この曲の通称を「蘭蝶」という。蘭蝶は主人公の名である。数ある新内の曲の中で代表曲といってよい。新内の要素をすべて集めたという感じで構成され、魂をえぐるような哀切を極めた曲調は、新内の特質を最もよく表わしている。成立年代ははっきりないが、大体、安永の事(一七七二−一七八〇)だろうと言われる。

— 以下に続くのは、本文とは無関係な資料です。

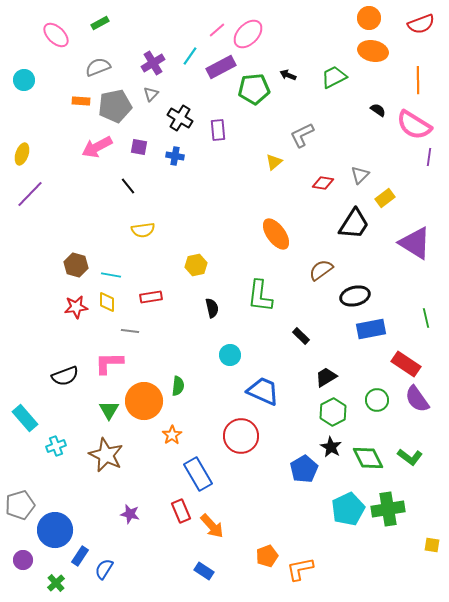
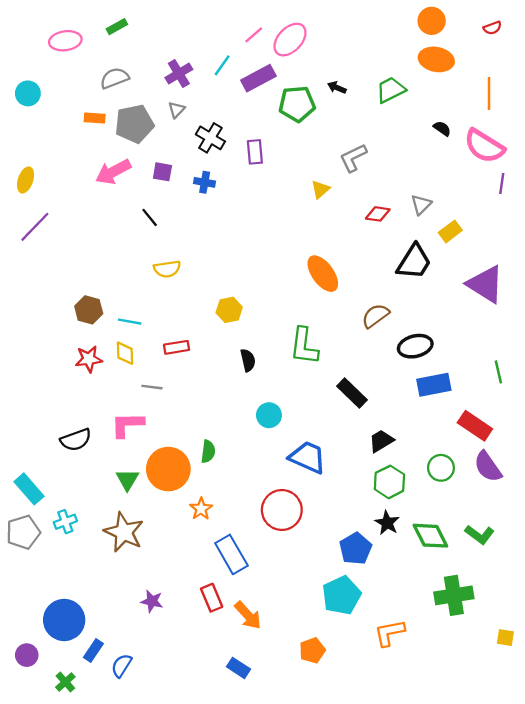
red semicircle: (421, 24) -> (492, 28), size x0.6
pink ellipse: (56, 35) -> (65, 41), turned -52
black rectangle: (301, 336) -> (352, 393), size x1.5
gray pentagon: (20, 505) -> (23, 532), moved
cyan pentagon: (348, 509) -> (341, 595), moved
orange L-shape: (300, 569) -> (389, 633), moved

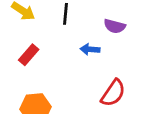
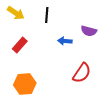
purple semicircle: (115, 26) -> (89, 31), moved

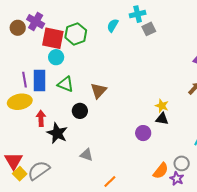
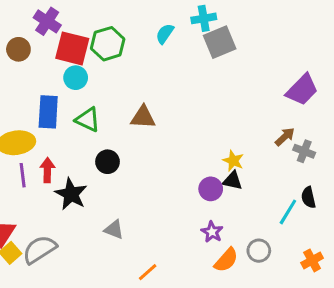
brown circle: (18, 28) -> (18, 49), moved
gray square: (149, 29) -> (220, 42), size x1.5
purple line: (24, 80) -> (23, 175), moved
brown triangle: (99, 91) -> (143, 117), moved, turned 48
purple circle: (143, 133) -> (211, 189), moved
purple star: (177, 179) -> (212, 232), moved

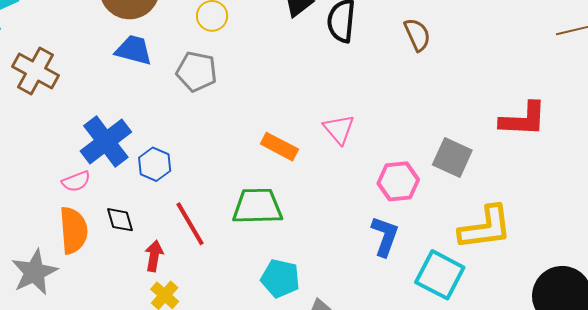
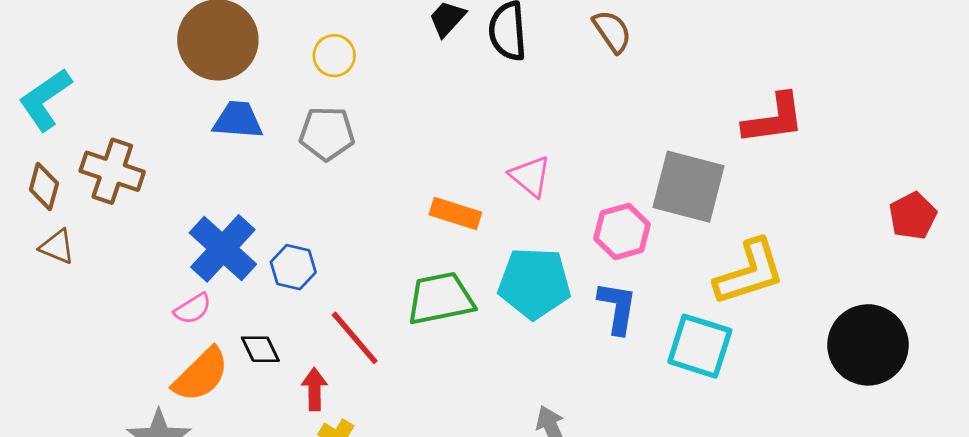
gray square: (452, 157) -> (688, 187), size x1.4
orange semicircle: (73, 230) -> (201, 375), turned 60
cyan pentagon: (280, 278) -> (534, 283), moved, size x1.4

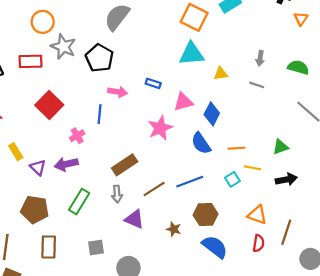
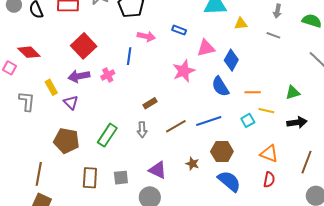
purple arrow: (66, 164) -> (79, 76), moved
brown rectangle: (125, 165) -> (150, 103), size x0.6
purple triangle: (134, 219) -> (158, 170), moved
brown line: (286, 232) -> (306, 162), moved
brown rectangle: (49, 247) -> (90, 178), moved

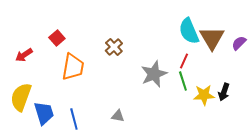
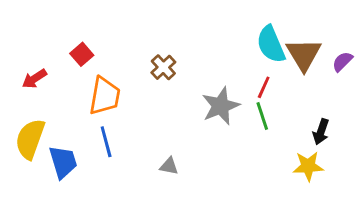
yellow star: (204, 95) -> (308, 166), moved
blue line: (74, 119) -> (106, 142), moved

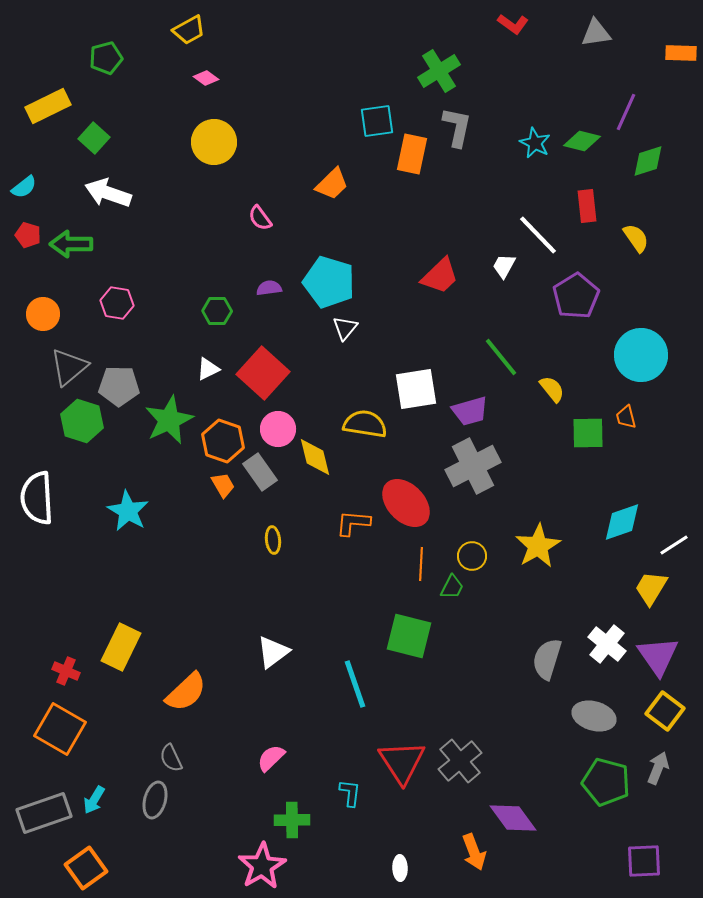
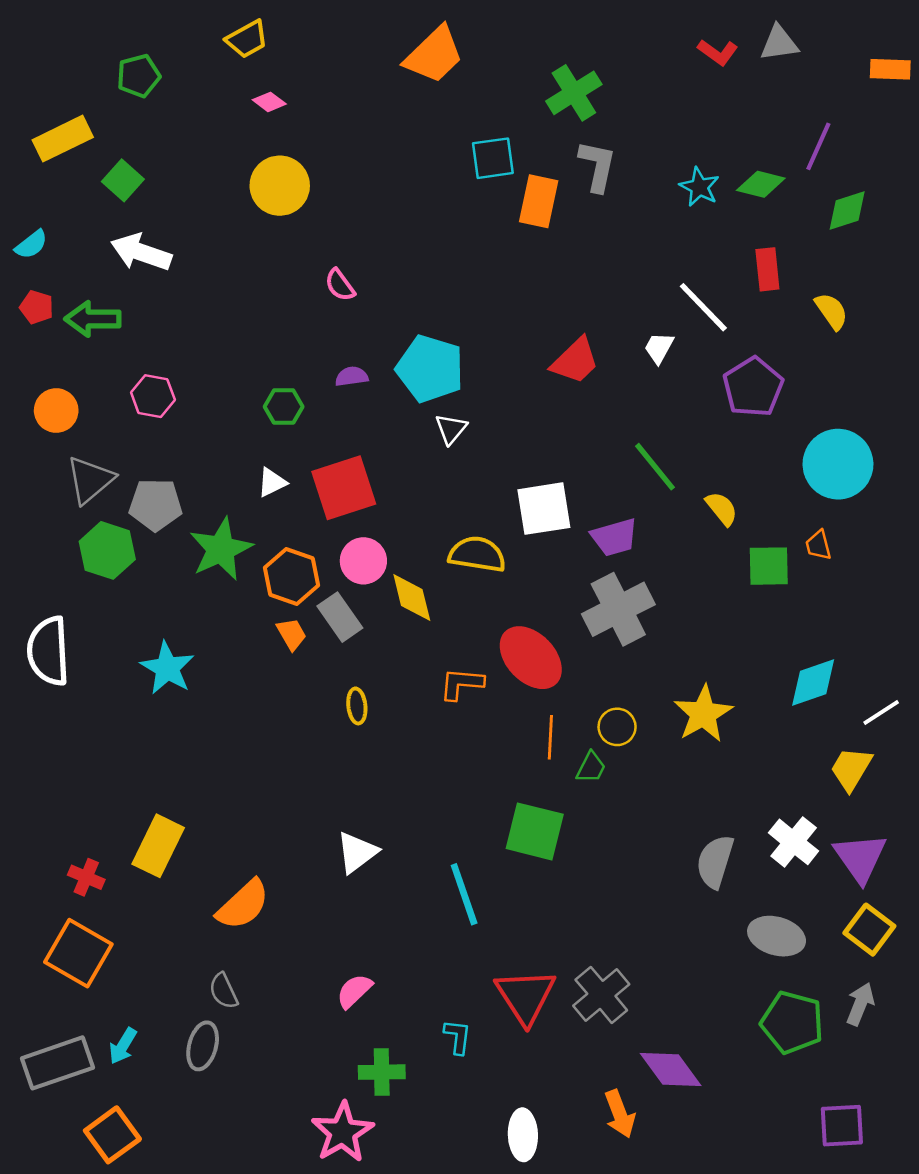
red L-shape: (513, 24) -> (718, 52), moved
orange trapezoid: (332, 184) -> (434, 55), moved, size x1.4
red square: (263, 373) -> (344, 488), turned 30
white ellipse: (400, 868) -> (523, 1135), size x1.5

荒筋−声帯模写の芸人(宴席や寄席で、役者の身振りや声色を演ずる芸人)の市川屋蘭蝶は、お宮という女房をもちながら、遊女の此糸と深い関係にある。此糸は幼い時から廓で苦労した女だが、四谷の遊廓で蘭蝶と初めて逢って互に恋仲となった。今は格式のある吉原に住み替えて、榊屋抱えの遊女となっている。一方、蘭蝶の女房のお宮は、以前蘭蝶と共に高輪で同じ店の看板を借りて稼いでいた芸者(自前の通い芸人)であった。今では此糸に夢中の蘭蝶は、商売の声色にも身が入らない。お宮が芸者の身売りをして作った金も、蘭蝶は此糸へ入れ揚げてしまう。思い余ったお宮は此糸を訪れて、蘭蝶と切れてくれと頼む。それを立ち聞く蘭蝶はお宮を哀れとは思いながらも、お宮への義理から一人死のうと覚悟を決めた此糸と共に心中してしまう。